[Recorded data]
- - - -
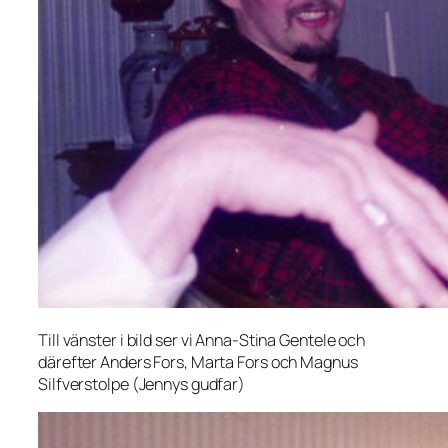
Till vänster i bild ser vi Anna-Stina Gentele och
därefter Anders Fors, Marta Fors och Magnus
Silfverstolpe (Jennys gudfar)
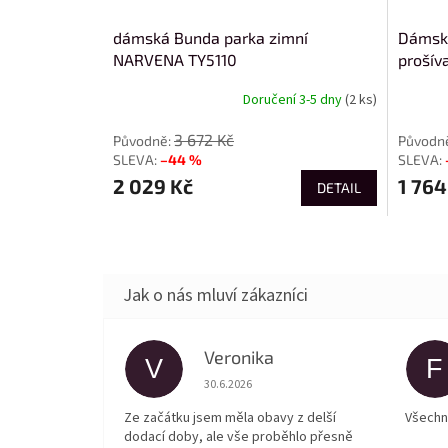
dámská Bunda parka zimní
Dámsk
NARVENA TY5110
prošív
Doručení 3-5 dny
(2 ks)
3 672 Kč
–44 %
2 029 Kč
1 764
DETAIL
Veronika
V
F
Hodnocení obchodu je 5 z 5 hvězdiček.
30.6.2026
Ze začátku jsem měla obavy z delší
Všechn
dodací doby, ale vše proběhlo přesně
- - - -
WHAT IS NEEDED:
A faithful, complete copy of the records above is required, one that contains no pictures.

ANSWER TO THE PROBLEM:
Till vänster i bild ser vi Anna-Stina Gentele och
därefter Anders Fors, Marta Fors och Magnus
Silfverstolpe (Jennys gudfar)
dámská Bunda parka zimní
Dámsk
NARVENA TY5110
prošív
Doručení 3-5 dny
(2 ks)
3 672 Kč
–44 %
2 029 Kč
1 764
DETAIL
Veronika
V
F
Hodnocení obchodu je 5 z 5 hvězdiček.
30.6.2026
Ze začátku jsem měla obavy z delší
Všechn
dodací doby, ale vše proběhlo přesně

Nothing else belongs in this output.